It is often unwise to dwell on the hyperbolic boasts of modern rappers, particularly when said rappers are relatively new to the scene and largely unknown. Kodak Black, however, made a statement prior to the release of his latest mixtape “Lil Big Pac” that commanded the attention of hip hop fans all around, largely for negative reasons. Kodak made the claim that he is better than both Tupac and Biggie Smalls (thus the title of this tape, I suppose). This immediately turned the heads of some, angered the hearts of others, and, well, didn’t matter to many. Brags like Kodak’s are nothing new to hip hop, he simply took them to a new level, one regarded by some as downright disrespectful. While his statement can be written off as a number of things, (attention seeking, promotional, or just plain shit talking) it can tickle the listener’s ear just a tad, making one wonder if Kodak can back up even some small degree of his statement.
For this reason, one might expect to hear a great deal of hunger on “Lil Big Pac.” In actuality, however, the tape showcases more laziness than anything. Kodak’s flow is lazy. Kodak’s rhyming is lazy. Worst of all, Kodak’s overall presence is just plain lazy. As he meanders his way through equally sleepy, bass-heavy beats (such as that of “Prodigy” which features what comes across as an off key xylophone in the background) Kodak often seems like he is going to doze off before spitting the next predictable word that rhymes with “shit” (you guessed it, it’s “bitch”) or possibly not even rhyming at all. This rapping style is not exclusively Kodak’s mistake, and maybe that’s part of the problem.

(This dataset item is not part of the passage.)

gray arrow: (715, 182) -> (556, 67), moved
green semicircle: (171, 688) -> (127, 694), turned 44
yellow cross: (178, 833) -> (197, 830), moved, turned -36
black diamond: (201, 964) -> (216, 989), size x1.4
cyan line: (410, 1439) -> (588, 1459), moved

Lyrically there is some substance to be admired on this mixtape. “Too Many Years” (featuring PnB Rock on the hook, who brings a great deal of passion to the song) is a tale of street life and the hardships that accompany it, whether it be jail time (which Kodak recently experienced) or an early death. Kodak shines lyrically on this track as he brings emotion and sincerity on to the record. Other tracks, such as “Gave It All I Got” bring a more introspective sentiment to “Lil Big Pac,” but these are few and far between and still lack quality deliveries and substantial beats to back them.

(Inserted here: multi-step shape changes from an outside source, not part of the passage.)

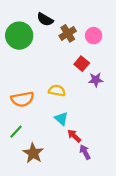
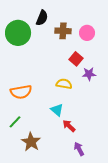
black semicircle: (45, 19) -> (42, 18), turned -98
brown cross: (68, 33) -> (63, 31), turned 35
yellow semicircle: (57, 91) -> (64, 84), moved
purple arrow: (85, 152) -> (79, 149), moved

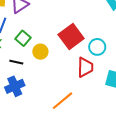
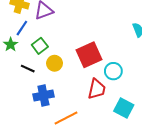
blue cross: (15, 86) -> (43, 96), moved

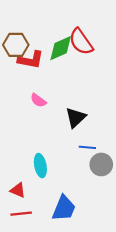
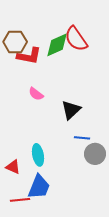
red triangle: (18, 190) -> (13, 167), moved
blue trapezoid: (64, 208) -> (39, 187), moved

The majority of “Lil Big Pac’s” track listing is a lackadaisically presented conversation on lean sipping, sex, and many more of the mind-numbing topics that plague much of today’s rap music. With more of the emotion and substance of tracks like “Too Many Years” and an improved skillset, Kodak Black could turn out to be worth an attentive listen. For now, however, hip hop’s greats have nothing to worry about.